▶ _Task prompt_
Pictures are not part of the copy. Reproduce all the records exactly.

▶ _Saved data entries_
------

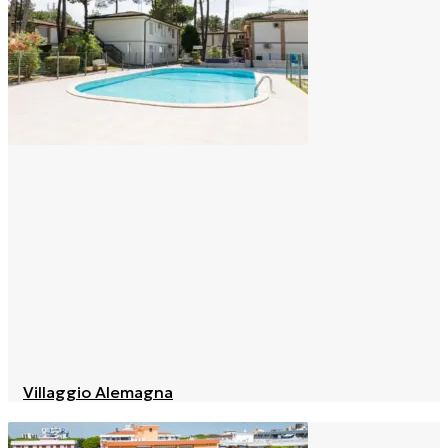
Villaggio Alemagna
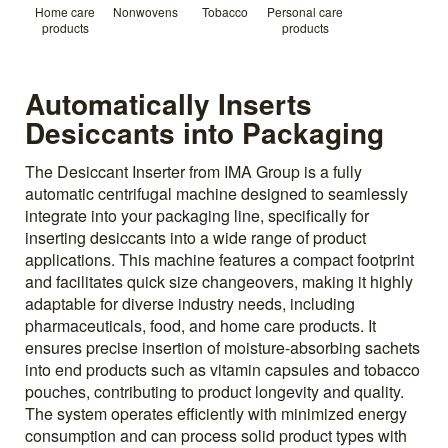
Home care
Nonwovens
Tobacco
Personal care
products
products
Automatically Inserts
Desiccants into Packaging
The Desiccant Inserter from IMA Group is a fully
automatic centrifugal machine designed to seamlessly
integrate into your packaging line, specifically for
inserting desiccants into a wide range of product
applications. This machine features a compact footprint
and facilitates quick size changeovers, making it highly
adaptable for diverse industry needs, including
pharmaceuticals, food, and home care products. It
ensures precise insertion of moisture-absorbing sachets
into end products such as vitamin capsules and tobacco
pouches, contributing to product longevity and quality.
The system operates efficiently with minimized energy
consumption and can process solid product types with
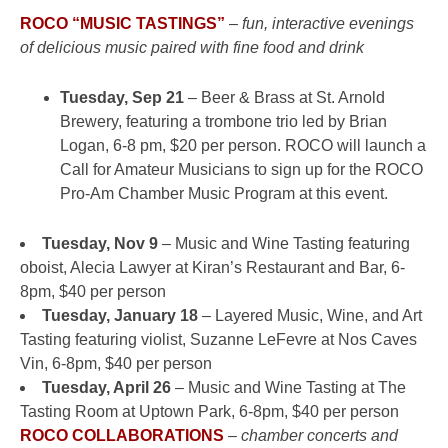
ROCO “MUSIC TASTINGS”
–
fun, interactive evenings
of delicious music paired with fine food and drink
Tuesday, Sep 21
– Beer & Brass at St. Arnold
Brewery, featuring a trombone trio led by Brian
Logan, 6-8 pm, $20 per person. ROCO will launch a
Call for Amateur Musicians to sign up for the ROCO
Pro-Am Chamber Music Program at this event.
Tuesday, Nov 9
– Music and Wine Tasting featuring
oboist, Alecia Lawyer at Kiran’s Restaurant and Bar, 6-
8pm, $40 per person
Tuesday, January 18
– Layered Music, Wine, and Art
Tasting featuring violist, Suzanne LeFevre at Nos Caves
Vin, 6-8pm, $40 per person
Tuesday, April 26
– Music and Wine Tasting at The
Tasting Room at Uptown Park, 6-8pm, $40 per person
ROCO COLLABORATIONS
–
chamber concerts and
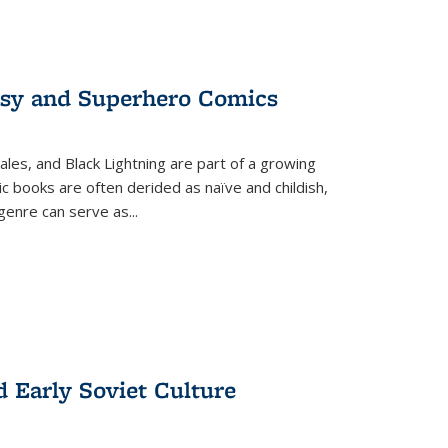
tasy and Superhero Comics
ales, and Black Lightning are part of a growing
c books are often derided as naïve and childish,
genre can serve as
...
d Early Soviet Culture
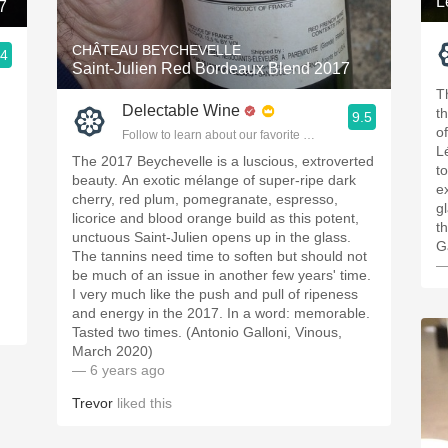
L
7
CHÂTEAU BEYCHEVELLE
.4
Saint-Julien Red Bordeaux Blend 2017
ople.
T
Delectable Wine
t
9.5
of
Follow to learn about our favorite wines & people.
L
The 2017 Beychevelle is a luscious, extroverted
t
beauty. An exotic mélange of super-ripe dark
ex
cherry, red plum, pomegranate, espresso,
g
licorice and blood orange build as this potent,
t
unctuous Saint-Julien opens up in the glass.
G
The tannins need time to soften but should not
—
be much of an issue in another few years' time.
I very much like the push and pull of ripeness
and energy in the 2017. In a word: memorable.
Tasted two times. (Antonio Galloni, Vinous,
March 2020)
— 6 years ago
Trevor
liked this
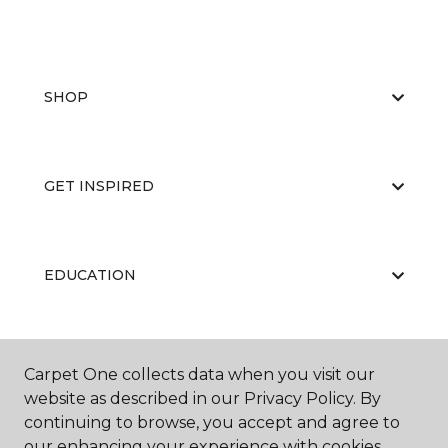
SHOP
GET INSPIRED
EDUCATION
ABOUT US
Carpet One collects data when you visit our
website as described in our Privacy Policy. By
continuing to browse, you accept and agree to
our enhancing your experience with cookies.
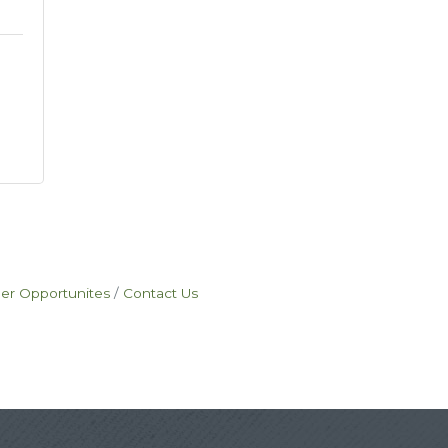
eer Opportunites
Contact Us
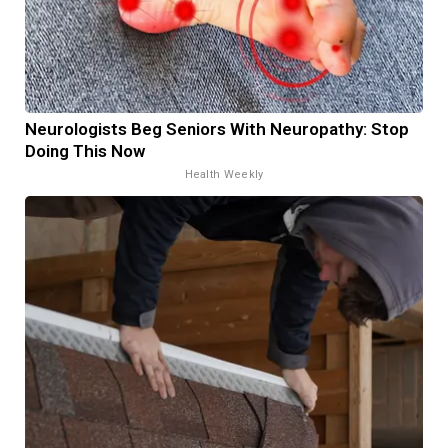
Neurologists Beg Seniors With Neuropathy: Stop
Doing This Now
Health Weekly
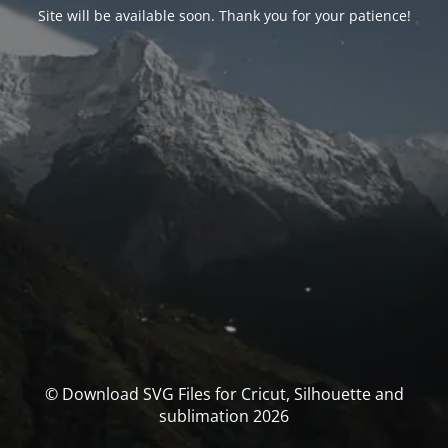
Site will be available soon. Thank you for your patience!
© Download SVG Files for Cricut, Silhouette and
sublimation 2026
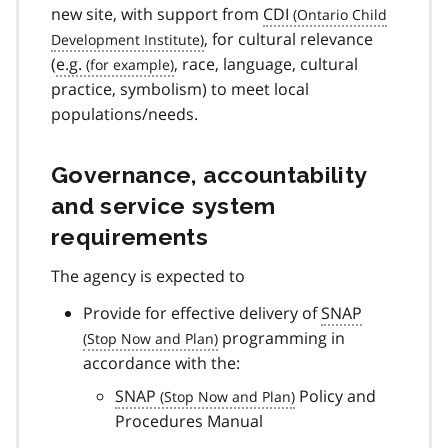
new site, with support from
CDI
, for cultural relevance
(
e.g.
, race, language, cultural
practice, symbolism) to meet local
populations/needs.
Governance, accountability
and service system
requirements
The agency is expected to
Provide for effective delivery of
SNAP
programming in
accordance with the:
SNAP
Policy and
Procedures Manual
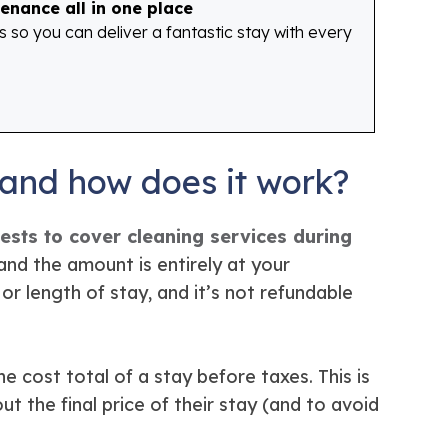
enance all in one place
o you can deliver a fantastic stay with every
 and how does it work?
sts to cover cleaning services during
and the amount is entirely at your
or length of stay, and it’s not refundable
he cost total of a stay before taxes. This is
 the final price of their stay (and to avoid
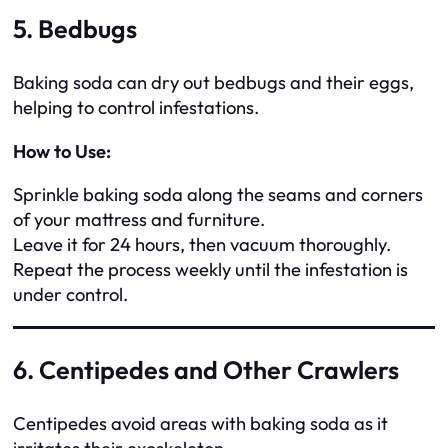
5. Bedbugs
Baking soda can dry out bedbugs and their eggs,
helping to control infestations.
How to Use:
Sprinkle baking soda along the seams and corners
of your mattress and furniture.
Leave it for 24 hours, then vacuum thoroughly.
Repeat the process weekly until the infestation is
under control.
6. Centipedes and Other Crawlers
Centipedes avoid areas with baking soda as it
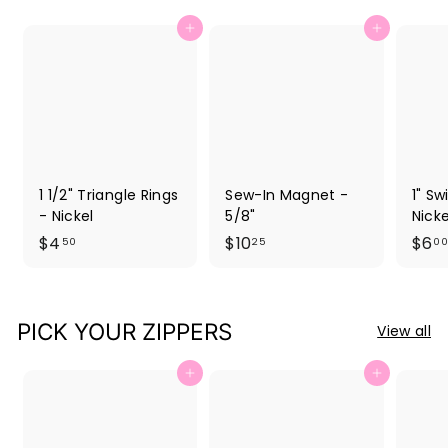
Add to cart
Add to cart
1 1/2" Triangle Rings
Sew-In Magnet -
1" Sw
- Nickel
5/8"
Nicke
$
$
$4
$10
$6
50
25
00
4
1
.
0
5
.
PICK YOUR ZIPPERS
View all
0
2
5
Add to cart
Add to cart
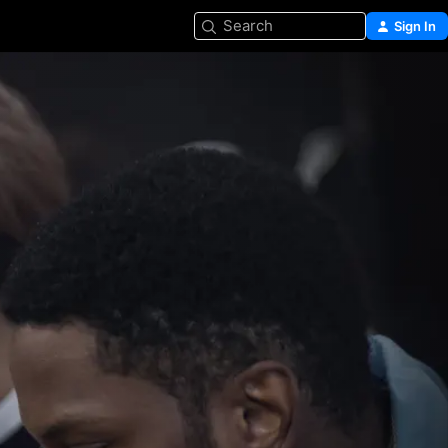
Search
Sign In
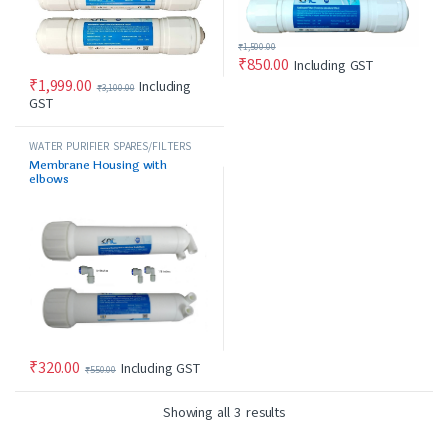
₹
1,500.00
₹
850.00
Including GST
₹
1,999.00
Including
₹
3,100.00
GST
WATER PURIFIER SPARES/FILTERS
Membrane Housing with
elbows
₹
320.00
Including GST
₹
550.00
Showing all 3 results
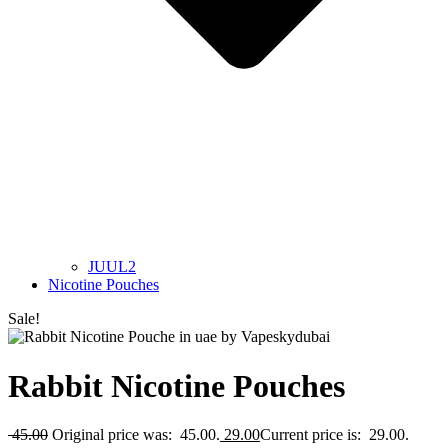
JUUL2
Nicotine Pouches
Sale!
Rabbit Nicotine Pouches
45.00
Original price was: 45.00.
29.00
Current price is: 29.00.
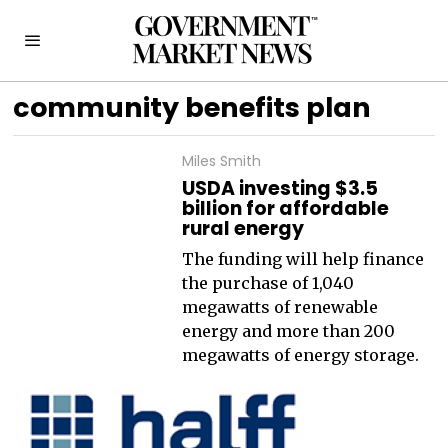
community benefits plan
Miles Smith
USDA investing $3.5
billion for affordable
rural energy
The funding will help finance
the purchase of 1,040
megawatts of renewable
energy and more than 200
megawatts of energy storage.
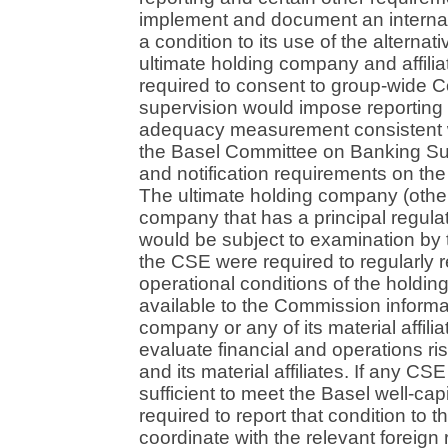
implement and document an interna
a condition to its use of the alterna
ultimate holding company and affilia
required to consent to group-wide 
supervision would impose reporting (
adequacy measurement consistent w
the Basel Committee on Banking Sup
and notification requirements on th
The ultimate holding company (other
company that has a principal regulator
would be subject to examination by 
the CSE were required to regularly r
operational conditions of the hold
available to the Commission informa
company or any of its material affilia
evaluate financial and operations r
and its material affiliates. If any CSE
sufficient to meet the Basel well-cap
required to report that condition t
coordinate with the relevant foreign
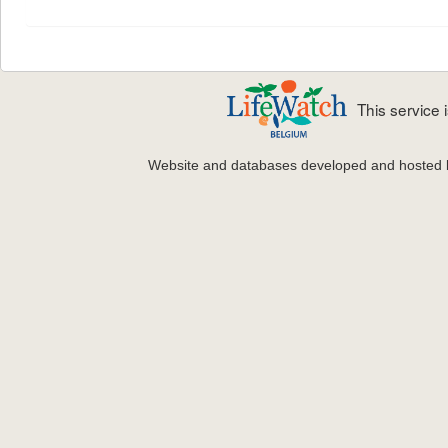
This service
Website and databases developed and hosted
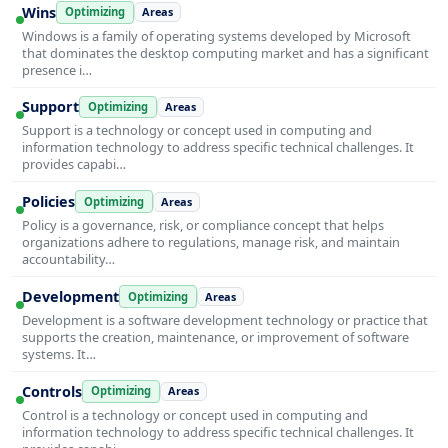
Wins
Optimizing
Areas
Windows is a family of operating systems developed by Microsoft
that dominates the desktop computing market and has a significant
presence i…
Support
Optimizing
Areas
Support is a technology or concept used in computing and
information technology to address specific technical challenges. It
provides capabi…
Policies
Optimizing
Areas
Policy is a governance, risk, or compliance concept that helps
organizations adhere to regulations, manage risk, and maintain
accountability…
Development
Optimizing
Areas
Development is a software development technology or practice that
supports the creation, maintenance, or improvement of software
systems. It…
Controls
Optimizing
Areas
Control is a technology or concept used in computing and
information technology to address specific technical challenges. It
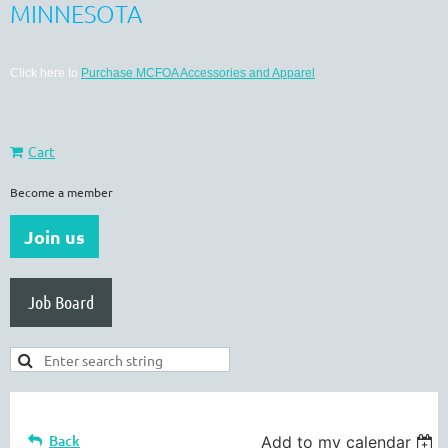
MINNESOTA
Click here to
Purchase MCFOA Accessories and Apparel
Cart
Become a member
Join us
Job Board
Back
Add to my calendar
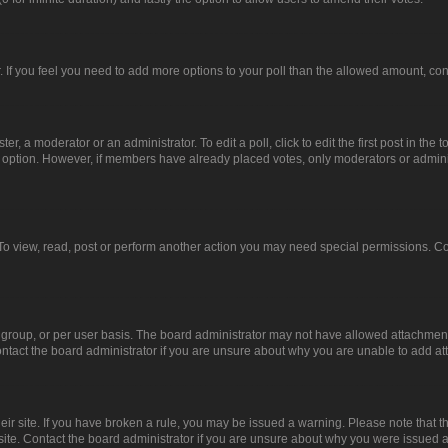
or. If you feel you need to add more options to your poll than the allowed amount, co
er, a moderator or an administrator. To edit a poll, click to edit the first post in the t
ll option. However, if members have already placed votes, only moderators or administ
To view, read, post or perform another action you may need special permissions. Co
group, or per user basis. The board administrator may not have allowed attachments
ntact the board administrator if you are unsure about why you are unable to add a
heir site. If you have broken a rule, you may be issued a warning. Please note that 
site. Contact the board administrator if you are unsure about why you were issued 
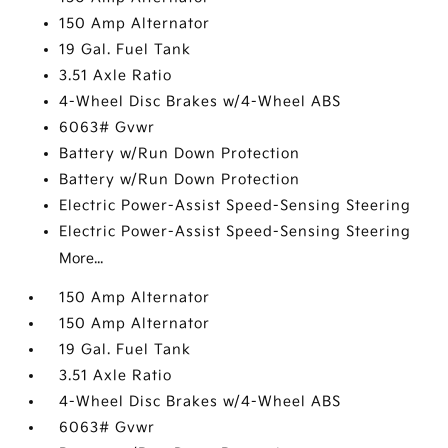
150 Amp Alternator
19 Gal. Fuel Tank
3.51 Axle Ratio
4-Wheel Disc Brakes w/4-Wheel ABS
6063# Gvwr
Battery w/Run Down Protection
Battery w/Run Down Protection
Electric Power-Assist Speed-Sensing Steering
Electric Power-Assist Speed-Sensing Steering
More...
150 Amp Alternator
150 Amp Alternator
19 Gal. Fuel Tank
3.51 Axle Ratio
4-Wheel Disc Brakes w/4-Wheel ABS
6063# Gvwr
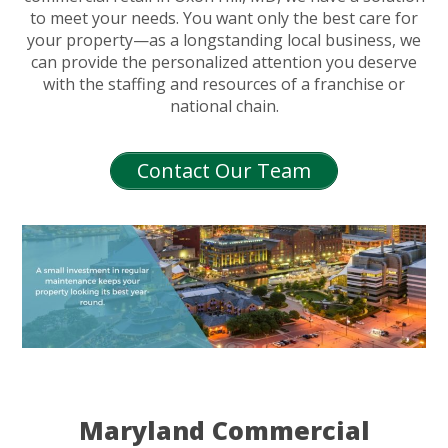
to meet your needs. You want only the best care for
your property—as a longstanding local business, we
can provide the personalized attention you deserve
with the staffing and resources of a franchise or
national chain.
Contact Our Team
Maryland Commercial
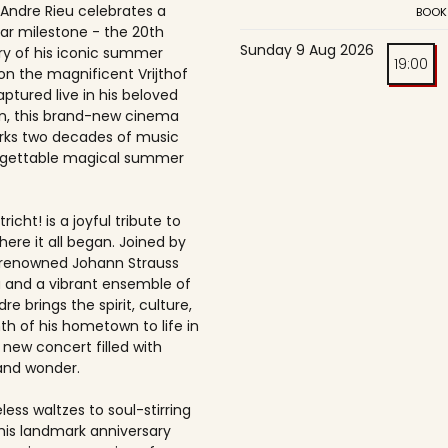
 Andre Rieu celebrates a
BOOK
ar milestone - the 20th
Sunday 9 Aug 2026
ry of his iconic summer
19:00
on the magnificent Vrijthof
ptured live in his beloved
, this brand-new cinema
rks two decades of music
rgettable magical summer
richt! is a joyful tribute to
here it all began. Joined by
-renowned Johann Strauss
 and a vibrant ensemble of
dre brings the spirit, culture,
h of his hometown to life in
 new concert filled with
and wonder.
ess waltzes to soul-stirring
this landmark anniversary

------

▶ _Solution_
Villaggio Alemagna
Home care
Nonwovens
Tobacco
Personal care
products
products
Automatically Inserts
Desiccants into Packaging
The Desiccant Inserter from IMA Group is a fully
automatic centrifugal machine designed to seamlessly
integrate into your packaging line, specifically for
inserting desiccants into a wide range of product
applications. This machine features a compact footprint
and facilitates quick size changeovers, making it highly
adaptable for diverse industry needs, including
pharmaceuticals, food, and home care products. It
ensures precise insertion of moisture-absorbing sachets
into end products such as vitamin capsules and tobacco
pouches, contributing to product longevity and quality.
The system operates efficiently with minimized energy
consumption and can process solid product types with
ROCO “MUSIC TASTINGS”
–
fun, interactive evenings
of delicious music paired with fine food and drink
Tuesday, Sep 21
– Beer & Brass at St. Arnold
Brewery, featuring a trombone trio led by Brian
Logan, 6-8 pm, $20 per person. ROCO will launch a
Call for Amateur Musicians to sign up for the ROCO
Pro-Am Chamber Music Program at this event.
Tuesday, Nov 9
– Music and Wine Tasting featuring
oboist, Alecia Lawyer at Kiran’s Restaurant and Bar, 6-
8pm, $40 per person
Tuesday, January 18
– Layered Music, Wine, and Art
Tasting featuring violist, Suzanne LeFevre at Nos Caves
Vin, 6-8pm, $40 per person
Tuesday, April 26
– Music and Wine Tasting at The
Tasting Room at Uptown Park, 6-8pm, $40 per person
ROCO COLLABORATIONS
–
chamber concerts and
tasy and Superhero Comics
ales, and Black Lightning are part of a growing
c books are often derided as naïve and childish,
genre can serve as
...
d Early Soviet Culture
L
7
CHÂTEAU BEYCHEVELLE
.4
Saint-Julien Red Bordeaux Blend 2017
ople.
T
Delectable Wine
t
9.5
of
Follow to learn about our favorite wines & people.
L
The 2017 Beychevelle is a luscious, extroverted
t
beauty. An exotic mélange of super-ripe dark
ex
cherry, red plum, pomegranate, espresso,
g
licorice and blood orange build as this potent,
t
unctuous Saint-Julien opens up in the glass.
G
The tannins need time to soften but should not
—
be much of an issue in another few years' time.
I very much like the push and pull of ripeness
and energy in the 2017. In a word: memorable.
Tasted two times. (Antonio Galloni, Vinous,
March 2020)
— 6 years ago
Trevor
liked this
SHOP
GET INSPIRED
EDUCATION
ABOUT US
Carpet One collects data when you visit our
website as described in our Privacy Policy. By
continuing to browse, you accept and agree to
our enhancing your experience with cookies.
eer Opportunites
Contact Us
Neurologists Beg Seniors With Neuropathy: Stop
Doing This Now
Health Weekly
Site will be available soon. Thank you for your patience!
© Download SVG Files for Cricut, Silhouette and
sublimation 2026
new site, with support from
CDI
, for cultural relevance
(
e.g.
, race, language, cultural
practice, symbolism) to meet local
populations/needs.
Governance, accountability
and service system
requirements
The agency is expected to
Provide for effective delivery of
SNAP
programming in
accordance with the:
SNAP
Policy and
Procedures Manual
enance all in one place
o you can deliver a fantastic stay with every
 and how does it work?
sts to cover cleaning services during
and the amount is entirely at your
or length of stay, and it’s not refundable
he cost total of a stay before taxes. This is
 the final price of their stay (and to avoid
5. Bedbugs
Baking soda can dry out bedbugs and their eggs,
helping to control infestations.
How to Use:
Sprinkle baking soda along the seams and corners
of your mattress and furniture.
Leave it for 24 hours, then vacuum thoroughly.
Repeat the process weekly until the infestation is
under control.
6. Centipedes and Other Crawlers
Centipedes avoid areas with baking soda as it
Add to cart
Add to cart
1 1/2" Triangle Rings
Sew-In Magnet -
1" Sw
- Nickel
5/8"
Nicke
$
$
$4
$10
$6
50
25
00
4
1
.
0
5
.
PICK YOUR ZIPPERS
View all
0
2
5
Add to cart
Add to cart
Search
Sign In
₹
1,500.00
₹
850.00
Including GST
₹
1,999.00
Including
₹
3,100.00
GST
WATER PURIFIER SPARES/FILTERS
Membrane Housing with
elbows
₹
320.00
Including GST
₹
550.00
Showing all 3 results
JUUL2
Nicotine Pouches
Sale!
Rabbit Nicotine Pouches
45.00
Original price was: 45.00.
29.00
Current price is: 29.00.
community benefits plan
Miles Smith
USDA investing $3.5
billion for affordable
rural energy
The funding will help finance
the purchase of 1,040
megawatts of renewable
energy and more than 200
megawatts of energy storage.
implement and document an interna
a condition to its use of the alterna
ultimate holding company and affilia
required to consent to group-wide 
supervision would impose reporting (
adequacy measurement consistent w
the Basel Committee on Banking Sup
and notification requirements on th
The ultimate holding company (other
company that has a principal regulator
would be subject to examination by 
the CSE were required to regularly r
operational conditions of the hold
available to the Commission informa
company or any of its material affilia
evaluate financial and operations r
and its material affiliates. If any CSE
sufficient to meet the Basel well-cap
required to report that condition t
coordinate with the relevant foreign
This service
Website and databases developed and hosted
Wins
Optimizing
Areas
Windows is a family of operating systems developed by Microsoft
that dominates the desktop computing market and has a significant
presence i…
Support
Optimizing
Areas
Support is a technology or concept used in computing and
information technology to address specific technical challenges. It
provides capabi…
Policies
Optimizing
Areas
Policy is a governance, risk, or compliance concept that helps
organizations adhere to regulations, manage risk, and maintain
accountability…
Development
Optimizing
Areas
Development is a software development technology or practice that
supports the creation, maintenance, or improvement of software
systems. It…
Controls
Optimizing
Areas
Control is a technology or concept used in computing and
information technology to address specific technical challenges. It
MINNESOTA
Click here to
Purchase MCFOA Accessories and Apparel
Cart
Become a member
Join us
Job Board
Back
Add to my calendar
or. If you feel you need to add more options to your poll than the allowed amount, co
er, a moderator or an administrator. To edit a poll, click to edit the first post in the t
ll option. However, if members have already placed votes, only moderators or administ
To view, read, post or perform another action you may need special permissions. Co
group, or per user basis. The board administrator may not have allowed attachments
ntact the board administrator if you are unsure about why you are unable to add a
heir site. If you have broken a rule, you may be issued a warning. Please note that 
site. Contact the board administrator if you are unsure about why you were issued 
150 Amp Alternator
19 Gal. Fuel Tank
3.51 Axle Ratio
4-Wheel Disc Brakes w/4-Wheel ABS
6063# Gvwr
Battery w/Run Down Protection
Battery w/Run Down Protection
Electric Power-Assist Speed-Sensing Steering
Electric Power-Assist Speed-Sensing Steering
More...
150 Amp Alternator
150 Amp Alternator
19 Gal. Fuel Tank
3.51 Axle Ratio
4-Wheel Disc Brakes w/4-Wheel ABS
6063# Gvwr
to meet your needs. You want only the best care for
your property—as a longstanding local business, we
can provide the personalized attention you deserve
with the staffing and resources of a franchise or
national chain.
Contact Our Team
Maryland Commercial
 Andre Rieu celebrates a
BOOK
ar milestone - the 20th
Sunday 9 Aug 2026
ry of his iconic summer
19:00
on the magnificent Vrijthof
ptured live in his beloved
, this brand-new cinema
rks two decades of music
rgettable magical summer
richt! is a joyful tribute to
here it all began. Joined by
-renowned Johann Strauss
 and a vibrant ensemble of
dre brings the spirit, culture,
h of his hometown to life in
 new concert filled with
and wonder.
ess waltzes to soul-stirring
this landmark anniversary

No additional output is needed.